Minor Gaps (can address during implementation):

  1. i18n framework not specified: PRD requires "i18n framework ready from day 1" but no library is listed (e.g., react-i18next, typesafe-i18n).

  2. .gitpulseignore parsing crate not named: ignore.rs is listed but the specific crate (ignore from ripgrep, globset, or custom) is not specified.

  3. Accessibility testing approach not detailed: NFR25-27 are architecturally addressed but no testing tooling is specified (e.g., axe-core integration with Playwright).

Validation Issues Addressed

All three important gaps are non-blocking for implementation start but should be resolved early. I recommend resolving gaps 1-3 at the start of the relevant implementation stories rather than blocking architecture completion on them.
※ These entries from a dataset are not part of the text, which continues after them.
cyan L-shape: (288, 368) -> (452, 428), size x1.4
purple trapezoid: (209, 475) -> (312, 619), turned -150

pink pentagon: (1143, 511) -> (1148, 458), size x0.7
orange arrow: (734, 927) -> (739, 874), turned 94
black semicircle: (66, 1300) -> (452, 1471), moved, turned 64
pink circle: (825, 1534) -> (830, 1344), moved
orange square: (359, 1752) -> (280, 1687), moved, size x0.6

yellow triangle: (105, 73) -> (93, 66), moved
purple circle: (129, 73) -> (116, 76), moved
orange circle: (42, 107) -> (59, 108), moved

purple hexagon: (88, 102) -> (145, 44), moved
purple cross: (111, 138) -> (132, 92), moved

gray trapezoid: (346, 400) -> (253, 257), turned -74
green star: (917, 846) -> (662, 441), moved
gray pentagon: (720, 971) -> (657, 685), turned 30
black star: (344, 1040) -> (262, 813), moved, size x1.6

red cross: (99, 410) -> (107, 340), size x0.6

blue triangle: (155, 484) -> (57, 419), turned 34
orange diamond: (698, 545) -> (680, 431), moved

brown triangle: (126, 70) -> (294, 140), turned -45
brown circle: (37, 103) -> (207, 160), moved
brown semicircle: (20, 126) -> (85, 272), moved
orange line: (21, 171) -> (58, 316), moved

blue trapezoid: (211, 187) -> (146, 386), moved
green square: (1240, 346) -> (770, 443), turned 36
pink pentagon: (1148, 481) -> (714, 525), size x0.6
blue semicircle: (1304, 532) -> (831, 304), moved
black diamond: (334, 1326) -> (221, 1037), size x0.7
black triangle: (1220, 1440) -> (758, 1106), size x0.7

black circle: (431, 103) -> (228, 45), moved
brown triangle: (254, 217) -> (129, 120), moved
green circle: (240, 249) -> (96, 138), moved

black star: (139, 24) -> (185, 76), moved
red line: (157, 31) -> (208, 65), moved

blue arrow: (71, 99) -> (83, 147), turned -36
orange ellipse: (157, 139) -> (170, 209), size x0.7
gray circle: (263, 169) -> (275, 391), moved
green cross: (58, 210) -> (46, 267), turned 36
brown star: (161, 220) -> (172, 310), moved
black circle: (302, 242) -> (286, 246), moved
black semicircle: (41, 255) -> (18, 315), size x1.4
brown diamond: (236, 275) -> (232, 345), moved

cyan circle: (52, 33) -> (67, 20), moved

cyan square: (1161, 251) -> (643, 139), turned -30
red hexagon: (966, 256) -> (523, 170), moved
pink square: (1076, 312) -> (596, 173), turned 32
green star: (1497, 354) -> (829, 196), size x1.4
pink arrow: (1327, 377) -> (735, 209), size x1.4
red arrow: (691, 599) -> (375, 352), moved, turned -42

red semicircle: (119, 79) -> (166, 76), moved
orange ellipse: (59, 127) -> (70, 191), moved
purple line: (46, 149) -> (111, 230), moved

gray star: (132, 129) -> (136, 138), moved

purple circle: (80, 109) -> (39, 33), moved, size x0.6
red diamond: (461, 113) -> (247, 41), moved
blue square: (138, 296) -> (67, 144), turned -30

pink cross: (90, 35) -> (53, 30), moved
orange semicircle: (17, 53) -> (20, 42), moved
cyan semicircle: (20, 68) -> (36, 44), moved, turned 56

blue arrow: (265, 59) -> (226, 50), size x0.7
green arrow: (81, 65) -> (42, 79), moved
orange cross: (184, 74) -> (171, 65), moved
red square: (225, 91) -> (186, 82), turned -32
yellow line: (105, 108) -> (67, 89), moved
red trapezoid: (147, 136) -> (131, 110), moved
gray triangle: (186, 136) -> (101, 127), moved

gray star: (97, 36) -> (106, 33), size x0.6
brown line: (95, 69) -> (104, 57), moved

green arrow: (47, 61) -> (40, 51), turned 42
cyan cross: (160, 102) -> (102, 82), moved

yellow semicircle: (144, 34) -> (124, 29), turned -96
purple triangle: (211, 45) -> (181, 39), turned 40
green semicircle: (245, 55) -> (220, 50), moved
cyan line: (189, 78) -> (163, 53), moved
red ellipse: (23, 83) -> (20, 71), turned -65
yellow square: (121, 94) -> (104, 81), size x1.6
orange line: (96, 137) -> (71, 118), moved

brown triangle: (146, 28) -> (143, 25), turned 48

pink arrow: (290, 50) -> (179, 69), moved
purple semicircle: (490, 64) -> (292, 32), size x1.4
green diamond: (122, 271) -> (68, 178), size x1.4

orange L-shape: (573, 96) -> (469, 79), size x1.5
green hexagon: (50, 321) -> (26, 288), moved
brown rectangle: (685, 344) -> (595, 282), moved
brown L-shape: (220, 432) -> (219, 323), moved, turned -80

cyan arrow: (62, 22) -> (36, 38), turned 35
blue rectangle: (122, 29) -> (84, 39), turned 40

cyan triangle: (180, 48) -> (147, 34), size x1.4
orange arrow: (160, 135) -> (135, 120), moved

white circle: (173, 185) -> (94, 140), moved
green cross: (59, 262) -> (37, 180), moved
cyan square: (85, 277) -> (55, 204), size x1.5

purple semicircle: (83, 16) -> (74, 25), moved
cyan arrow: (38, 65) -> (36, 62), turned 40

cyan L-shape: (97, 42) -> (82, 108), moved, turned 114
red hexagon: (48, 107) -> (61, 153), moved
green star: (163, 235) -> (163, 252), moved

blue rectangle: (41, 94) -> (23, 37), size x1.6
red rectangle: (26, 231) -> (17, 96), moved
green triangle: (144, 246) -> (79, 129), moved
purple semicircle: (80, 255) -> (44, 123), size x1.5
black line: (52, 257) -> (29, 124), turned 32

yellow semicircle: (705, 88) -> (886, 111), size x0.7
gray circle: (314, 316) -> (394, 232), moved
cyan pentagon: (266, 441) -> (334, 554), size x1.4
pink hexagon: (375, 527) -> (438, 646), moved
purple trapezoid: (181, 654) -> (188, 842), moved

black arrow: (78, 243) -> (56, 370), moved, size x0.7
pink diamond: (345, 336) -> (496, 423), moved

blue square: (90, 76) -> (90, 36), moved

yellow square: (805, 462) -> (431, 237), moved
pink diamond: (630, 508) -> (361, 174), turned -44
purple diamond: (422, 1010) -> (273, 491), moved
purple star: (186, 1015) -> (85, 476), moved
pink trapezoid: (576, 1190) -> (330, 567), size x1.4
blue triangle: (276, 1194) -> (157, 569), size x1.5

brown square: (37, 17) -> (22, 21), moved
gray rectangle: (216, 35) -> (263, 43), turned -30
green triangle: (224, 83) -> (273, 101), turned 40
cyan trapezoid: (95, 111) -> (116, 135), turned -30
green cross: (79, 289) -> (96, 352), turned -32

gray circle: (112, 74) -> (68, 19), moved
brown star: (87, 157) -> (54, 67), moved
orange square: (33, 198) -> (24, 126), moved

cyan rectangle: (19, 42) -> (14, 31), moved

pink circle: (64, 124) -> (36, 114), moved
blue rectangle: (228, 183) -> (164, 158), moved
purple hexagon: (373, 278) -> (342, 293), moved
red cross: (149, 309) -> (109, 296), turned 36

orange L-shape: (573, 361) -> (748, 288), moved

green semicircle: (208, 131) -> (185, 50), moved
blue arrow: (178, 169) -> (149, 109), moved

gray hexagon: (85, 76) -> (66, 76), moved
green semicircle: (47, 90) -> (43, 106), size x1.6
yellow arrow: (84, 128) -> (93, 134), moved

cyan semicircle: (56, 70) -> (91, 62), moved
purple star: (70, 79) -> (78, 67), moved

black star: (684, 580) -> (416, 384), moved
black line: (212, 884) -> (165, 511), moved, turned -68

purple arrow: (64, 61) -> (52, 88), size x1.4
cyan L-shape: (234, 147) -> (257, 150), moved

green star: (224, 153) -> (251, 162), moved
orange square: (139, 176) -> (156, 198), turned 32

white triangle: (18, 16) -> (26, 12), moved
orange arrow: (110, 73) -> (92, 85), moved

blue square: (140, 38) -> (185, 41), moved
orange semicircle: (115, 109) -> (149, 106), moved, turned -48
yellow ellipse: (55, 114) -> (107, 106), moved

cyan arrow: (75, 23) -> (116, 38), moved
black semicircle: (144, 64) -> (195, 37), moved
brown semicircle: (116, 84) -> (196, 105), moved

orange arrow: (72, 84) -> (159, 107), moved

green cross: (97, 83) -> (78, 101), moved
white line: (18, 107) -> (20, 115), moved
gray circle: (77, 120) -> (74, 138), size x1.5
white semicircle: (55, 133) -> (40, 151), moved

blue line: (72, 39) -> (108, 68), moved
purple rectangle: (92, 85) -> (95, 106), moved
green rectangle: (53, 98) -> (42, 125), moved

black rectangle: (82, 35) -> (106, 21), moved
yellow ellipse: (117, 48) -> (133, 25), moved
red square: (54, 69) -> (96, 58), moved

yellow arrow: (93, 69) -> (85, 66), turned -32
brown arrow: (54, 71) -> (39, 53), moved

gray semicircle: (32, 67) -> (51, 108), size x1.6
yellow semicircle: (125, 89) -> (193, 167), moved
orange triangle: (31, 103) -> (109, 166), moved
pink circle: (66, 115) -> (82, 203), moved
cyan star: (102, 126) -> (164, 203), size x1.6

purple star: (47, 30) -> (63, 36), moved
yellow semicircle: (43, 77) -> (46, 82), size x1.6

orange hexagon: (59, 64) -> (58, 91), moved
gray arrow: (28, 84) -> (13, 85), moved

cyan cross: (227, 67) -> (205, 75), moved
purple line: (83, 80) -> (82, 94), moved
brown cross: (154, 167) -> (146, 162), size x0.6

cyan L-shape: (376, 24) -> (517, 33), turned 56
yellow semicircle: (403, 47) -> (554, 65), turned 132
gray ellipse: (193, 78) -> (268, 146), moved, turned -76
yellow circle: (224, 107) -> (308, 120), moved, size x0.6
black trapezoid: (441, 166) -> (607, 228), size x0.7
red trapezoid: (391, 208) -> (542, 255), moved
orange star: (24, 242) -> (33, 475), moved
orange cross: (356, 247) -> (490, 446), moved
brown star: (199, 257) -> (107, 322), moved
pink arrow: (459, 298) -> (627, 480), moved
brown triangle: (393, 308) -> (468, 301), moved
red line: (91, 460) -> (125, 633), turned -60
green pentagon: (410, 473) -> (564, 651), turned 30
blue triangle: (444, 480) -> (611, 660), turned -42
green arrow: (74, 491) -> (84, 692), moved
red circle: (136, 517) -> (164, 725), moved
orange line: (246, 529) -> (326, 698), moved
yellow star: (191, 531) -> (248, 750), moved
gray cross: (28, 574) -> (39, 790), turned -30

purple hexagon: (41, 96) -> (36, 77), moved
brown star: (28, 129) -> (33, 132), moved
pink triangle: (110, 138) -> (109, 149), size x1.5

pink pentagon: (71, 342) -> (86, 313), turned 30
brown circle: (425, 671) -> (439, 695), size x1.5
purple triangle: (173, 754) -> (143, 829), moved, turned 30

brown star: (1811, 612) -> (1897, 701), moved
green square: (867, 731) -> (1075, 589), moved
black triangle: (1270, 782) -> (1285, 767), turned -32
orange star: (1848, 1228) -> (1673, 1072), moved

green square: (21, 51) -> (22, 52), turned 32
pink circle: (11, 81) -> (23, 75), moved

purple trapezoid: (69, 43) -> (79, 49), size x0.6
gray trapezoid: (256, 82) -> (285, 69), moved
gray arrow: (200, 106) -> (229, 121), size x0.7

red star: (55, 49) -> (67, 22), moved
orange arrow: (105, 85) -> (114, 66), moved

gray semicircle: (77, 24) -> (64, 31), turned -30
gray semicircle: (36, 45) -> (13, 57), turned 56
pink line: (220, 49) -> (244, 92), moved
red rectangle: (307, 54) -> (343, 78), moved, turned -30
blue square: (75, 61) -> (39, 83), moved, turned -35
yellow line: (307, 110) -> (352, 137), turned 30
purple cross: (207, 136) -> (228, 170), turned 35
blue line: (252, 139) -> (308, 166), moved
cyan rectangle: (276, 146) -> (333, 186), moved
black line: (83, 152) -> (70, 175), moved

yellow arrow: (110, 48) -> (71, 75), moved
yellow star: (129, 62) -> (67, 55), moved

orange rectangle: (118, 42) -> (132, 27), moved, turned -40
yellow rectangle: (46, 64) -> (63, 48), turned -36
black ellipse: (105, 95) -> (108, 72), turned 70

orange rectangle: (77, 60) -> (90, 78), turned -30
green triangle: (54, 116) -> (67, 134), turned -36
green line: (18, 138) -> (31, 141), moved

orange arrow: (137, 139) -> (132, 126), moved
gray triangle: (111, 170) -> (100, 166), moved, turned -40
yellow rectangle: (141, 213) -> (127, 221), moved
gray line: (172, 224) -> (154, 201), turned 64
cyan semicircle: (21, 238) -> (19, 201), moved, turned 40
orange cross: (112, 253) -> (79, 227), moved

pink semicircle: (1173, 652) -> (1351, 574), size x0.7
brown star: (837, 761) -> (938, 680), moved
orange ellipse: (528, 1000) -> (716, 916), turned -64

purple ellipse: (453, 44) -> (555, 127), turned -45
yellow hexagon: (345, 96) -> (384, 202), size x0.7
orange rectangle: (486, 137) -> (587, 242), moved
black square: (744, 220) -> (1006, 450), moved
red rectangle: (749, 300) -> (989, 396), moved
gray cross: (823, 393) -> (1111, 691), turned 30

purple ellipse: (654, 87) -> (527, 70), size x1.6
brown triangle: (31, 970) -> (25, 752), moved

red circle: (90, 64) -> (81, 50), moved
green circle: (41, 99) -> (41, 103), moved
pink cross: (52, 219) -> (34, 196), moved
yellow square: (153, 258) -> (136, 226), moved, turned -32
Architecture Completeness Checklist

Requirements Analysis

  • Project context thoroughly analyzed
  • Scale and complexity assessed
  • Technical constraints identified
  • Cross-cutting concerns mapped

Architectural Decisions

  • Critical decisions documented with versions
  • Technology stack fully specified
  • Integration patterns defined
  • Performance considerations addressed

Implementation Patterns

  • Naming conventions established
  • Structure patterns defined
  • Communication patterns specified
  • Process patterns documented

Project Structure

  • Complete directory structure defined
  • Component boundaries established
  • Integration points mapped
  • Requirements to structure mapping complete

Architecture Readiness Assessment

Overall Status: READY FOR IMPLEMENTATION

Confidence Level: High — all critical decisions made, all 46 FRs traceable to structure, patterns are enforceable, and the solo developer constraint is respected (no over-engineering).

Key Strengths:

  • Clear IPC boundary design (Commands + Events) with typed wrappers on both sides
  • AiProvider trait cleanly isolates all 5 AI backends behind a single interface
  • Privacy indicator permeates the architecture via is_local() on the provider trait
  • Rust = source of truth, React = presentation cache eliminates state sync issues
  • Implementation sequence provides a concrete story-by-story build order

Areas for Future Enhancement:

  • Virtualization library choice for large repo lists
  • i18n framework selection
  • Accessibility testing tooling
  • File watcher architecture (deferred to Phase 2 per plan)

Implementation Handoff

AI Agent Guidelines:

  • Follow all architectural decisions exactly as documented
  • Use implementation patterns consistently across all components
  • Respect project structure and boundaries
  • Refer to this document for all architectural questions

First Implementation Priority:

npm create tauri-app@latest -- --template react-ts --manager npm gitpulse

Then configure Zustand, Tailwind CSS, Vitest per the stack additions table.